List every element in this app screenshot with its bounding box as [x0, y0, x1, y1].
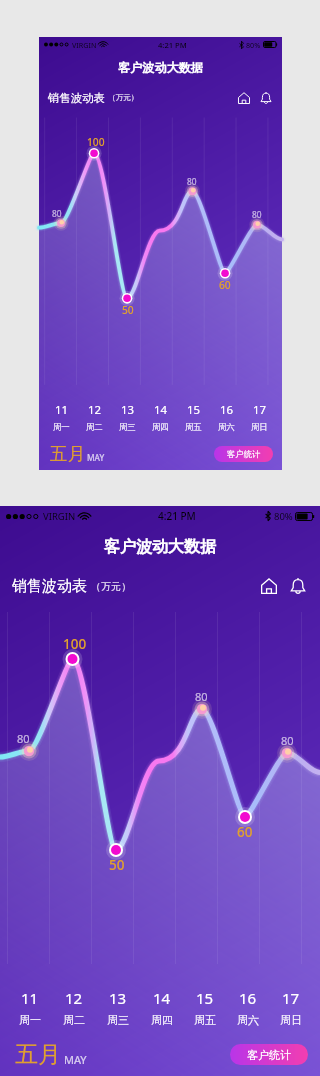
staticText: MAY	[64, 1052, 87, 1067]
staticText: 80	[52, 208, 62, 219]
staticText: 60	[219, 278, 231, 292]
staticText: 60	[237, 823, 253, 841]
staticText: 16	[239, 988, 257, 1008]
staticText: （万元）	[91, 580, 131, 593]
staticText: 周三	[107, 1013, 129, 1027]
staticText: 销售波动表	[12, 577, 87, 596]
staticText: 15	[187, 402, 201, 418]
staticText: 14	[154, 402, 168, 418]
staticText: 50	[109, 856, 125, 874]
button[interactable]: 16	[226, 981, 269, 1033]
staticText: 80	[281, 733, 294, 748]
staticText: 周六	[218, 422, 235, 433]
button[interactable]: 15	[183, 981, 226, 1033]
button[interactable]: 13	[111, 398, 144, 437]
staticText: 80%	[274, 510, 293, 523]
staticText: 80	[187, 176, 197, 187]
staticText: VIRGIN	[72, 40, 97, 50]
staticText: 周日	[280, 1013, 302, 1027]
staticText: 13	[121, 402, 135, 418]
button[interactable]: 14	[144, 398, 177, 437]
button[interactable]: Notifications	[287, 575, 309, 597]
staticText: 13	[109, 988, 127, 1008]
button[interactable]: 14	[140, 981, 183, 1033]
staticText: 周六	[237, 1013, 259, 1027]
staticText: 周日	[251, 422, 268, 433]
staticText: 100	[63, 635, 87, 653]
button[interactable]: 11	[45, 398, 78, 437]
staticText: 14	[153, 988, 171, 1008]
staticText: 80	[252, 209, 262, 220]
staticText: 销售波动表	[48, 91, 105, 105]
staticText: 周一	[19, 1013, 41, 1027]
staticText: VIRGIN	[43, 510, 76, 523]
staticText: 80	[195, 689, 208, 704]
staticText: （万元）	[108, 93, 139, 103]
button[interactable]: 17	[243, 398, 276, 437]
staticText: 11	[55, 402, 69, 418]
staticText: 16	[220, 402, 234, 418]
staticText: 周五	[194, 1013, 216, 1027]
staticText: 80	[17, 731, 30, 746]
staticText: 客户统计	[247, 1048, 291, 1062]
button[interactable]: 客户统计	[214, 446, 273, 462]
staticText: 17	[253, 402, 267, 418]
staticText: 客户波动大数据	[118, 60, 203, 75]
staticText: 50	[122, 303, 134, 317]
staticText: 4:21 PM	[158, 509, 196, 523]
staticText: 周五	[185, 422, 202, 433]
staticText: 周四	[151, 1013, 173, 1027]
staticText: 11	[21, 988, 39, 1008]
staticText: 15	[196, 988, 214, 1008]
button[interactable]: 客户统计	[230, 1044, 308, 1065]
button[interactable]: 11	[8, 981, 52, 1033]
staticText: 80%	[246, 40, 261, 50]
button[interactable]: 16	[210, 398, 243, 437]
staticText: 周一	[53, 422, 70, 433]
staticText: 12	[88, 402, 102, 418]
staticText: 五月	[15, 1040, 61, 1069]
button[interactable]: 15	[177, 398, 210, 437]
staticText: 周二	[86, 422, 103, 433]
staticText: 五月	[50, 443, 85, 465]
staticText: 12	[65, 988, 83, 1008]
staticText: 100	[87, 135, 105, 149]
button[interactable]: Home	[258, 575, 280, 597]
button[interactable]: 17	[269, 981, 312, 1033]
button[interactable]: Notifications	[257, 89, 274, 106]
button[interactable]: 12	[78, 398, 111, 437]
staticText: 4:21 PM	[158, 40, 187, 50]
button[interactable]: Home	[235, 89, 252, 106]
staticText: 周二	[63, 1013, 85, 1027]
staticText: 周三	[119, 422, 136, 433]
button[interactable]: 13	[96, 981, 140, 1033]
staticText: 客户统计	[227, 449, 261, 460]
button[interactable]: 12	[52, 981, 96, 1033]
staticText: MAY	[87, 452, 105, 463]
staticText: 17	[282, 988, 300, 1008]
staticText: 周四	[152, 422, 169, 433]
staticText: 客户波动大数据	[104, 537, 216, 557]
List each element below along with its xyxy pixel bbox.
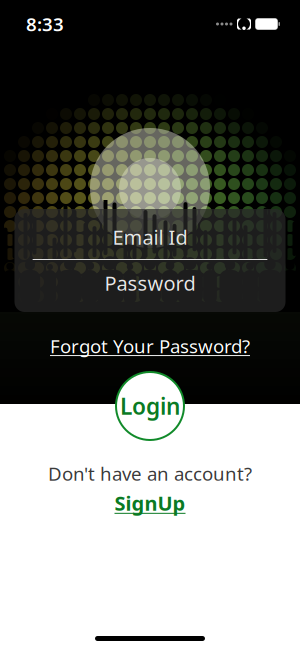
staticText: Login: [120, 391, 180, 421]
staticText: Forgot Your Password?: [50, 334, 250, 358]
button[interactable]: Password: [14, 260, 286, 306]
button[interactable]: Email Id: [14, 215, 286, 259]
staticText: Password: [104, 270, 196, 296]
staticText: SignUp: [114, 490, 186, 516]
button[interactable]: Login: [116, 372, 184, 440]
button[interactable]: Forgot Your Password?: [50, 335, 250, 357]
staticText: Don't have an account?: [48, 461, 252, 486]
staticText: 8:33: [26, 12, 64, 36]
button[interactable]: SignUp: [114, 490, 186, 516]
staticText: Email Id: [112, 224, 188, 250]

### [What this task involves]
Only an exact copy belongs in the answer: the lines from the one containing "List each element" through the end of the records, both ends included, minus the pictures.

### [Solved exercise]
List each element below along with its xyxy pixel bbox.
staticText: Login: [120, 391, 180, 421]
staticText: Forgot Your Password?: [50, 334, 250, 358]
button[interactable]: Password: [14, 260, 286, 306]
button[interactable]: Email Id: [14, 215, 286, 259]
staticText: Password: [104, 270, 196, 296]
staticText: SignUp: [114, 490, 186, 516]
button[interactable]: Login: [116, 372, 184, 440]
button[interactable]: Forgot Your Password?: [50, 335, 250, 357]
staticText: Don't have an account?: [48, 461, 252, 486]
staticText: 8:33: [26, 12, 64, 36]
button[interactable]: SignUp: [114, 490, 186, 516]
staticText: Email Id: [112, 224, 188, 250]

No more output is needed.